Abby continued to look at the dog, at its long fawn-colored legs that seemed so breakable. Pets made Abby feel discouraged. In the run-down motel where they all rented rooms by the month, the guardian had an aged, arthritic parrot who was brought out on a stick every morning and left to hobble around on a broken bench beneath some banana trees until dusk. Sometimes June would gently spray him with water from the hose, which seemed to neither distress nor delight him, so Abby didn't know why she bothered. The motel also housed some members of a street band, who were seldom there, and a morose man with a bulging vein in his forehead that appeared to beat incessantly. He made a living from his fortune birds—three yellow canaries in a bamboo cage that would tell your future by selecting a small rolled piece of paper from a pinewood box. The tiny prophets' names were Profeta, Planeta and Justicio, and they seemed untroubled. The motel was not far from the
parque central
and was next to one of the town's many ruined cathedrals, the rubble from one of the collapsed walls making up part of the courtyard. The rooms were small, dark and cold, but each had a perfect view of Agua, the most beautiful of the volcanoes.
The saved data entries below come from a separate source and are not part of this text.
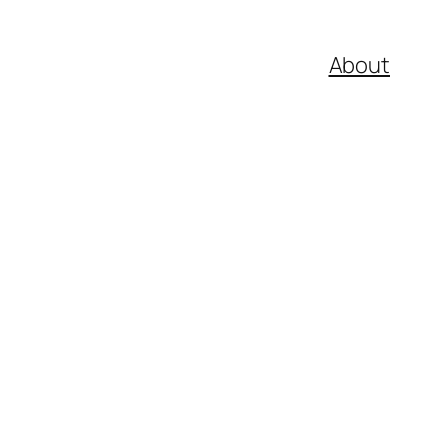
About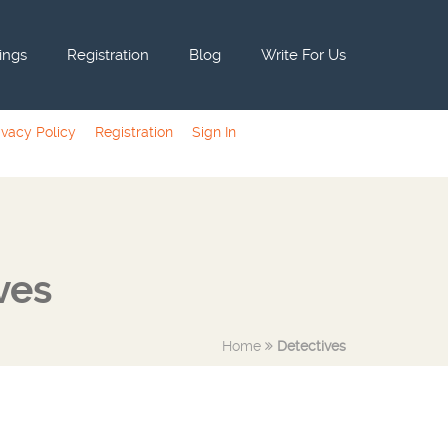
tings
Registration
Blog
Write For Us
ivacy Policy
Registration
Sign In
ves
Home
Detectives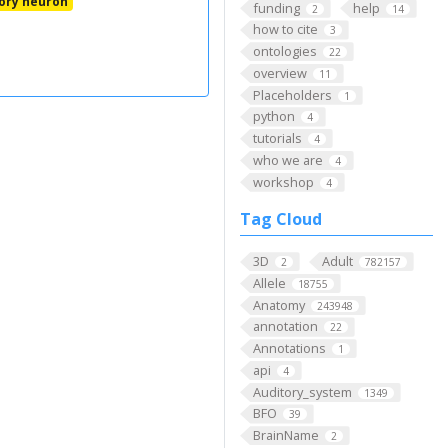
ory neuron
funding
help
2
14
how to cite
3
ontologies
22
overview
11
Placeholders
1
python
4
tutorials
4
who we are
4
workshop
4
Tag Cloud
3D
Adult
2
782157
Allele
18755
Anatomy
243948
annotation
22
Annotations
1
api
4
Auditory_system
1349
BFO
39
BrainName
2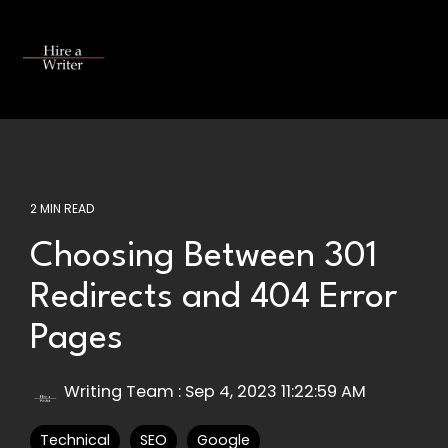
Skip
to
the
Tog
main
Me
content.
2 MIN READ
Choosing Between 301
Redirects and 404 Error
Pages
Writing Team
:
Sep 4, 2023 11:22:59 AM
Technical
SEO
Google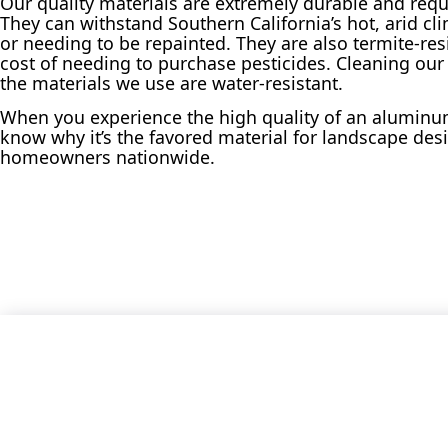
Our quality materials are extremely durable and req
They can withstand Southern California’s hot, arid cl
or needing to be repainted. They are also termite-res
cost of needing to purchase pesticides. Cleaning our
the materials we use are water-resistant.
When you experience the high quality of an aluminum
know why it’s the favored material for landscape desi
homeowners nationwide.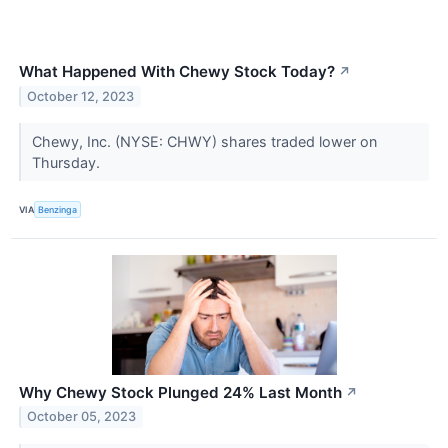
What Happened With Chewy Stock Today?
↗
October 12, 2023
Chewy, Inc. (NYSE: CHWY) shares traded lower on
Thursday.
VIA
Benzinga
Why Chewy Stock Plunged 24% Last Month
↗
October 05, 2023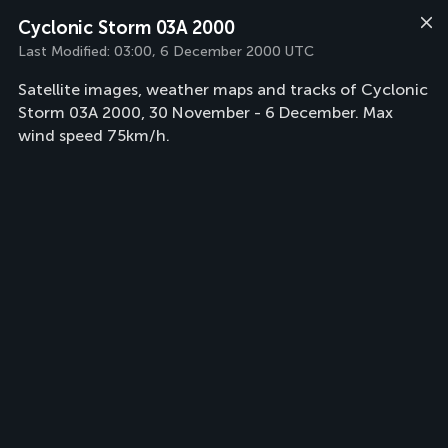
Cyclonic Storm 03A 2000
Last Modified:
03:00, 6 December 2000 UTC
Satellite images, weather maps and tracks of Cyclonic
Storm 03A 2000, 30 November - 6 December. Max
wind speed 75km/h.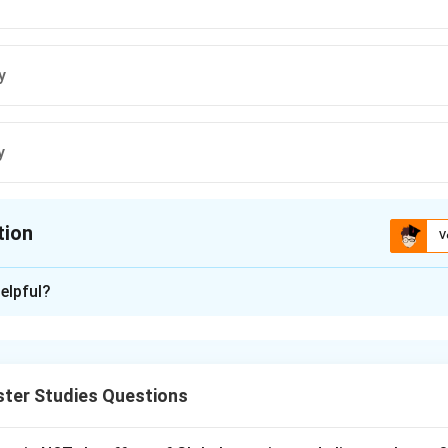
y
y
tion
V
ion is
B
elpful?
xplanation
change mitigation means reducing greenhouse gas emissions or 
 renewable energy, energy efficiency, carbon trading, afforestatio
ster Studies Questions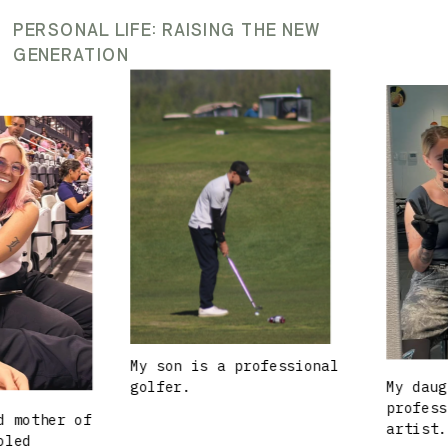
PERSONAL LIFE: RAISING THE NEW
GENERATION
My son is a professional
golfer.
My daughte
profession
other of
artist.
d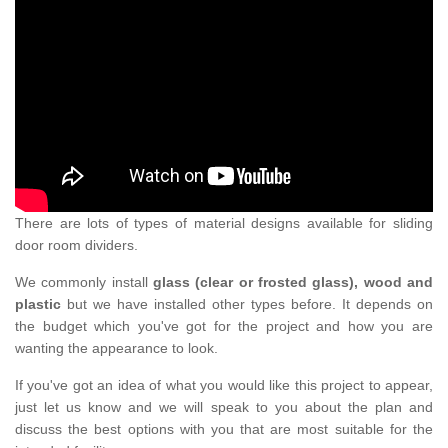
There are lots of types of material designs available for sliding
door room dividers.
We commonly install
glass (clear or frosted glass), wood and
plastic
but we have installed other types before. It depends on
the budget which you've got for the project and how you are
wanting the appearance to look.
If you've got an idea of what you would like this project to appear,
just let us know and we will speak to you about the plan and
discuss the best options with you that are most suitable for the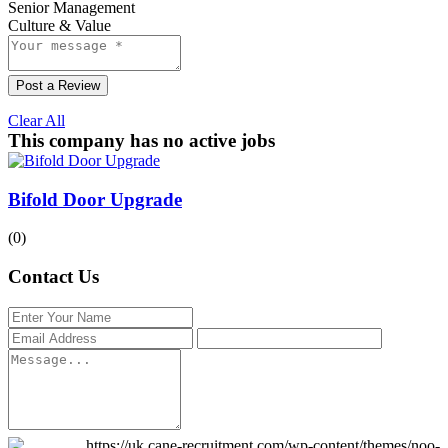
Senior Management
Culture & Value
Post a Review
Clear All
This company has no active jobs
Bifold Door Upgrade
(0)
Contact Us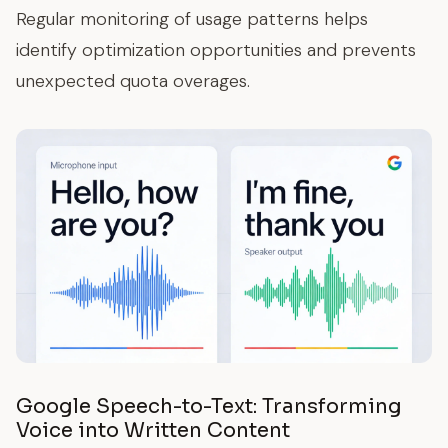
Regular monitoring of usage patterns helps
identify optimization opportunities and prevents
unexpected quota overages.
Google Speech-to-Text: Transforming
Voice into Written Content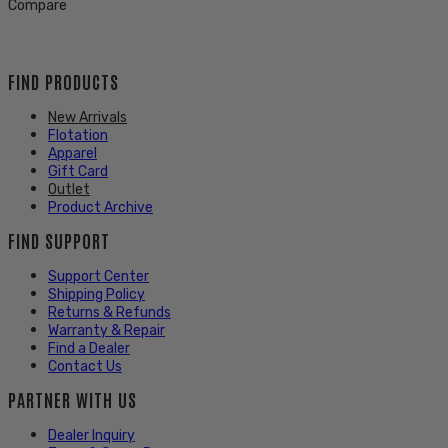
Compare
FIND PRODUCTS
New Arrivals
Flotation
Apparel
Gift Card
Outlet
Product Archive
FIND SUPPORT
Support Center
Shipping Policy
Returns & Refunds
Warranty & Repair
Find a Dealer
Contact Us
PARTNER WITH US
Dealer Inquiry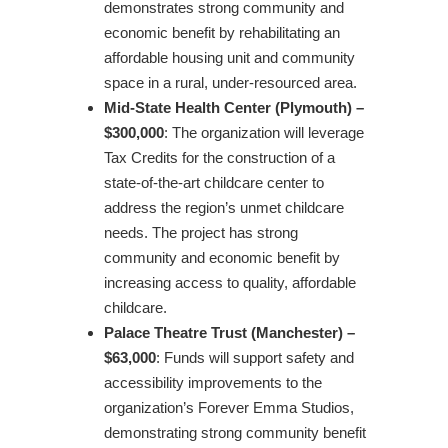
demonstrates strong community and
economic benefit by rehabilitating an
affordable housing unit and community
space in a rural, under-resourced area.
Mid-State Health Center (Plymouth) –
$300,000
: The organization will leverage
Tax Credits for the construction of a
state-of-the-art childcare center to
address the region’s unmet childcare
needs. The project has strong
community and economic benefit by
increasing access to quality, affordable
childcare.
Palace Theatre Trust (Manchester) –
$63,000
: Funds will support safety and
accessibility improvements to the
organization’s Forever Emma Studios,
demonstrating strong community benefit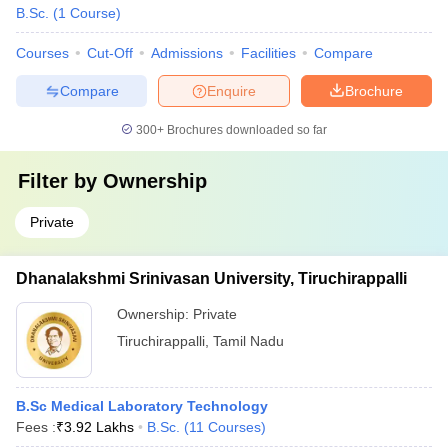
B.Sc.
(
1
Course
)
Courses
Cut-Off
Admissions
Facilities
Compare
Compare
Enquire
Brochure
300+
Brochures downloaded so far
Filter by
Ownership
Private
Dhanalakshmi Srinivasan University, Tiruchirappalli
Ownership:
Private
Tiruchirappalli
,
Tamil Nadu
B.Sc Medical Laboratory Technology
Fees :
₹
3.92 Lakhs
B.Sc.
(
11
Courses
)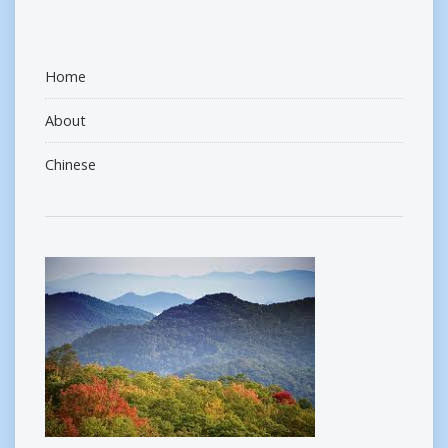
Home
About
Chinese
The Guatemalan child, having been paid for the bottles, was threading his way back through the tables. He paused and gazed beseechingly at June's pancake, which she had barely touched. Abby had not eaten hers either and was using the plate more or less as an ashtray.

“June,” Caroline said.

June looked at the boy. “Sure, sure,” she said. He plucked up the pancake with slender fingers and hurried outside. He crossed the street and stared at June as he ate.

“Is he scowling at us?” June said. “I mean, what is it exactly that one is supposed to do?”

The others would often tease June for being so grave about everything. She wore oversize American clothes, a plaid shirt and brown shorts, and a woven necklace that her mother had bought her during her visit. June had wanted the necklace badly and had led her mother to the store, which was frequently closed, more than once. She affected ragged black and blond hair, which she made sticky with shaving cream.

“Imagine him and Parker as playmates,” Caroline said. “Little playmates.”

“That is so radical,” Abby said.

The boy finished the pancake, then turned modestly away from them to urinate.

“Oh, gaaa,” June said.

“My mother is finally beginning to notice the public urination,” Abby said. “ ‘You know, honey,' she said, ‘this is a lovely town, but so much public urination goes on. I don't think I've ever seen so much public urination. You walk through the park and men are urinating behind pieces of cardboard. Boys are urinating on flowers. We went to look at some churches and were poking around the courtyard and an old man was urinating on a pile of sand. When he finished he flapped his hands at us. He scolded us! He said we were not supposed to be in the courtyard, we could only be in the church. He was the ostiary or something, or thought he was…' ” Abby was mimicking her mother's nasal, bemused manner of speech.

“They're still here, your parents?” Caroline said.

“Oh god, yes,” Abby said. “I have to watch Parker tonight so they can go out. It's their anniversary.”

“We'll all watch him,” Caroline said. “We'll sit around in a circle and blow smoke at him or something. Howard will ask him his opinion of death.”

“That is getting so old,” Abby said. “It's like an old bar trick or something.”

“Morgan's been the darlingest,” Caroline said to June. “Don't you just love her?”

June blushed. “Do you know what my mother told me? She said she had always been emotionally indifferent to my father, from the very first, but now she had found happiness and she hoped that I would find such happiness.”

“Oh,” Caroline said. “It's like a little blessing she gave you, isn't it? That's so nice.”

“I love watching June blush,” Abby said. “Really, June, you are so funny.”